Challenges may then arise when different laws lead to conflicting conclusions on the same issue. How should a tribunal deal with that situation?

Assuming that the parties have agreed to apply the laws of both countries A and B, without violating public order or maliciously evading Chinese laws, the tribunal may consider both sets of laws and ideally arrive at the same conclusion. In this case, the tribunal may simplify its argument: After applying the law of country A to the issue, the tribunal could clarify that “this conclusion does not violate the law of country B”.

However, in cases where the laws of countries A and B lead to conflict, the tribunal must consider specific circumstances based on the types of legal norms in each country when making its final decision. For example:

  • If country A’s regulations are discretionary, while country B’s regulations are mandatory, the final conclusion must not violate the mandatory regulations of country B.
  • When both countries’ laws have mandatory provisions governing the issue, the tribunal must exercise due care and attention in reaching a conclusion that does not violate these provisions.

However, in cases where the provisions of both countries’ laws contradict each other, making it impossible to reach a conclusion, the author suggests that the two parties should be considered as having failed to reach an agreement on the applicable laws, based on the principle of contract interpretation. In such instances, article 69 (2) of the BAC Arbitration Rules grants the tribunal the authority to determine the applicable law in accordance with the legal provisions of the principle with the closest connection, or to determine the applicable law in the light of actual circumstances.

  • In cases where both countries’ laws provide interpretative rules, the tribunal shall thoroughly investigate the issue, utilising its professional knowledge and experience at the hearing. The tribunal may guide the parties towards consensus or narrow down the points of the dispute to the greatest extent possible, subject to their consent.

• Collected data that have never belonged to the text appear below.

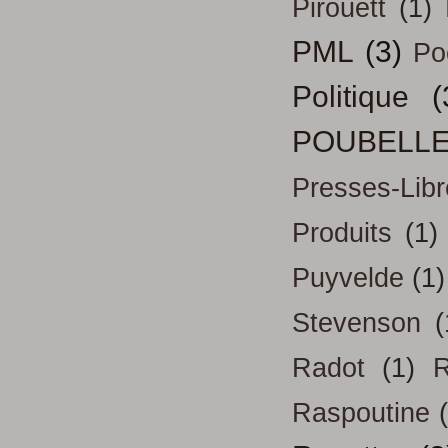
Pirouett
(1)
PML
(3)
Po
Politique
(
POUBELL
Presses-Libr
Produits
(1)
Puyvelde
(1)
Stevenson
(
Radot
(1)
R
Raspoutine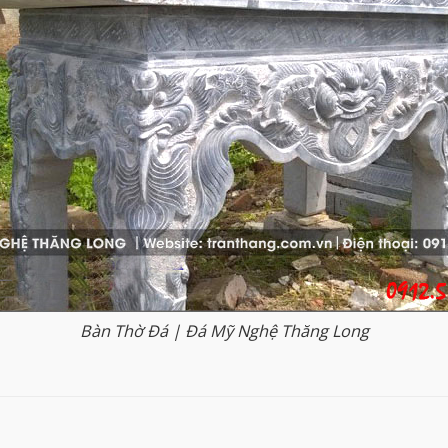
Bàn Thờ Đá | Đá Mỹ Nghệ Thăng Long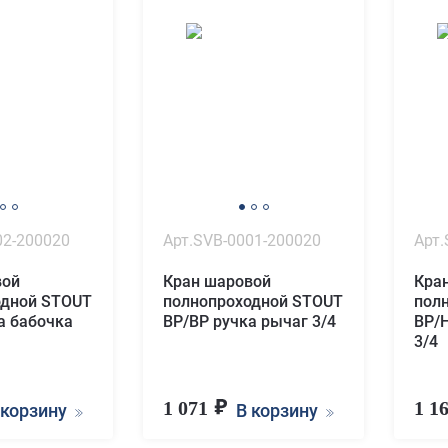
02-200020
Арт.SVB-0001-200020
Арт.
вой
Кран шаровой
Кра
одной STOUT
полнопроходной STOUT
пол
а бабочка
ВР/ВР ручка рычаг 3/4
ВР/
3/4
1 071
1 1
 корзину
В корзину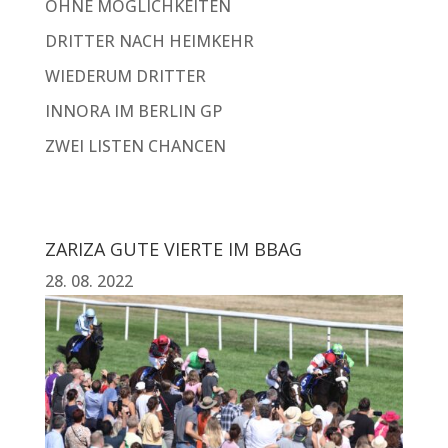
OHNE MÖGLICHKEITEN
DRITTER NACH HEIMKEHR
WIEDERUM DRITTER
INNORA IM BERLIN GP
ZWEI LISTEN CHANCEN
ZARIZA GUTE VIERTE IM BBAG
28. 08. 2022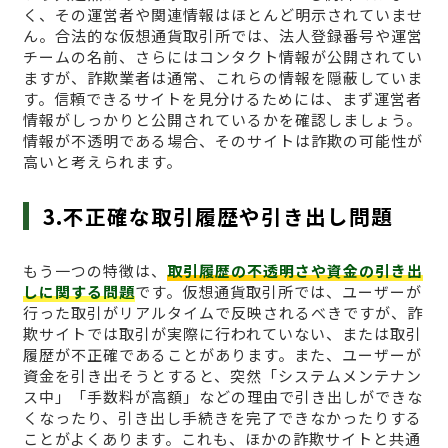
く、その運営者や関連情報はほとんど明示されていませ
ん。合法的な仮想通貨取引所では、法人登録番号や運営
チームの名前、さらにはコンタクト情報が公開されてい
ますが、詐欺業者は通常、これらの情報を隠蔽していま
す。信頼できるサイトを見分けるためには、まず運営者
情報がしっかりと公開されているかを確認しましょう。
情報が不透明である場合、そのサイトは詐欺の可能性が
高いと考えられます。
3.不正確な取引履歴や引き出し問題
もう一つの特徴は、
取引履歴の不透明さや資金の引き出
しに関する問題
です。仮想通貨取引所では、ユーザーが
行った取引がリアルタイムで反映されるべきですが、詐
欺サイトでは取引が実際に行われていない、または取引
履歴が不正確であることがあります。また、ユーザーが
資金を引き出そうとすると、突然「システムメンテナン
ス中」「手数料が高額」などの理由で引き出しができな
くなったり、引き出し手続きを完了できなかったりする
ことがよくあります。これも、ほかの詐欺サイトと共通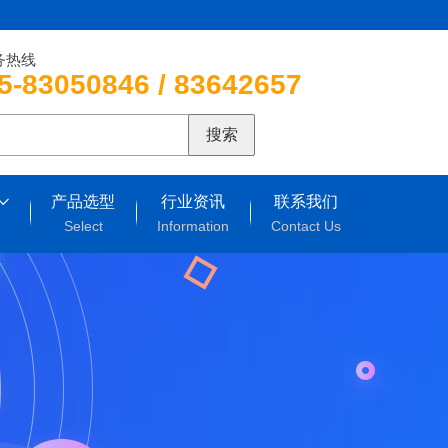
务热线
5-83050846 / 83642657
搜索
产品选型
行业资讯
联系我们
Select
Information
Contact Us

If the parties cannot reach an agreement and persist in their respective interpretations of the relevant laws, the tribunal shall proceed as follows: Based on the investigation conducted during the hearing and after thoroughly considering the opinions of both parties, as well as taking into account the background, customs and customary practice of the tribunal, the tribunal will make a ruling and interpret the disputed issues.

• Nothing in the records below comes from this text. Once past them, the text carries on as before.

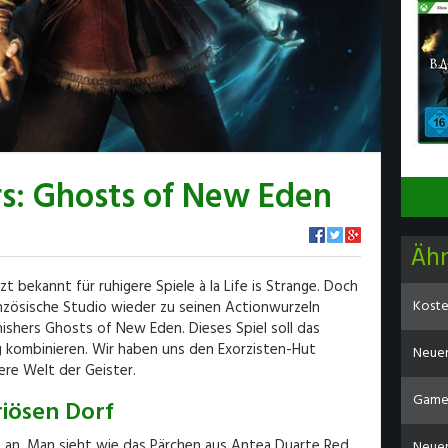
s: Ghosts of New Eden
Äh
bekannt für ruhigere Spiele à la Life is Strange. Doch
Koste
anzösische Studio wieder zu seinen Actionwurzeln
shers Ghosts of New Eden. Dieses Spiel soll das
 kombinieren. Wir haben uns den Exorzisten-Hut
Neuer 
re Welt der Geister.
Gamep
riösen Dorf
ch an. Man sieht wie das Pärchen aus Antea Duarte Red
Neuer 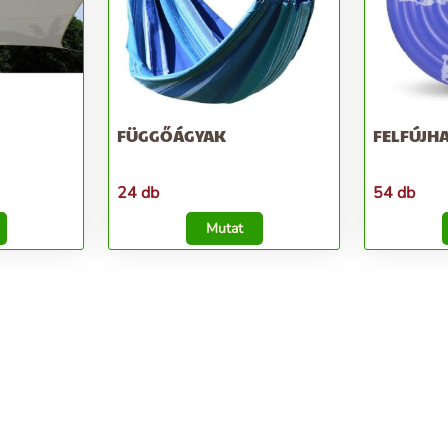
FÜGGŐÁGYAK
FELFÚJH
24 db
54 db
Mutat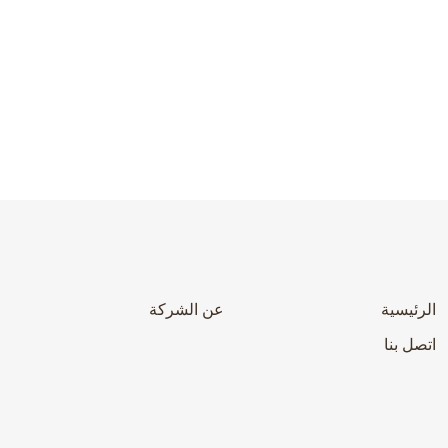
الرئيسية
عن الشركة
اتصل بنا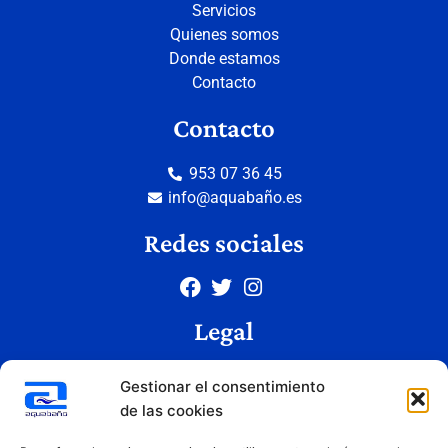
Servicios
Quienes somos
Donde estamos
Contacto
Contacto
953 07 36 45
info@aquabaño.es
Redes sociales
Legal
Aviso legal
Gestionar el consentimiento
Política de privacidad
de las cookies
Política de cookies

This will be done by relying on the evidence collected at the hearing, applying the principles of contract interpretation, and considering the contents of the contract in dispute. Alternatively, the parties can be deemed to have failed to reach an agreement on the applicable law, as previously analysed, and the tribunal shall determine the applicable law.

The issue of ascertaining foreign laws plays a crucial role in foreign-related commercial arbitration cases. Practical situations may arise where the parties involved face challenges in ascertaining foreign laws due to factors such as time constraints, cost considerations, differing approaches, or delays and prolonged arbitration proceedings while the parties seek to ascertain foreign laws.

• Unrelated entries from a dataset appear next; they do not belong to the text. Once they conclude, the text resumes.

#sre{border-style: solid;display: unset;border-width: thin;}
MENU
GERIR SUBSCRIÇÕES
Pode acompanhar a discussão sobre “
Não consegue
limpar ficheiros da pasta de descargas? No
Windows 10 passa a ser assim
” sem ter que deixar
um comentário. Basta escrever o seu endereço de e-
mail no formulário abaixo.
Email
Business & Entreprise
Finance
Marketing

In the author’s opinion, the Interpretations II of Law of the People’s Republic of China on the Application of Laws for Foreign-related Civil Relations, issued by the Supreme People’s Court (SPC) and effective from 1 January 2024, offer a valuable solution to ascertainment challenges.

The interpretations provide an expanded range of methods for ascertainment of foreign laws, including: the establishment or participation of the SPC in co-operation mechanisms for legal ascertainment; the involvement of experts from the International Commercial Expert Committee of the SPC; and utilisation of services from legal ascertainment agencies or Chinese and foreign legal experts.

By referring to the interpretations, the parties may also ascertain foreign laws in a more convenient and efficient manner in the arbitral proceedings. This enables them to express their opinions on the relevant issues and safeguard their rights and interests. It also enhances the tribunal’s ability to comprehensively apply the jointly selected laws and conduct a thorough analysis of the case at hand.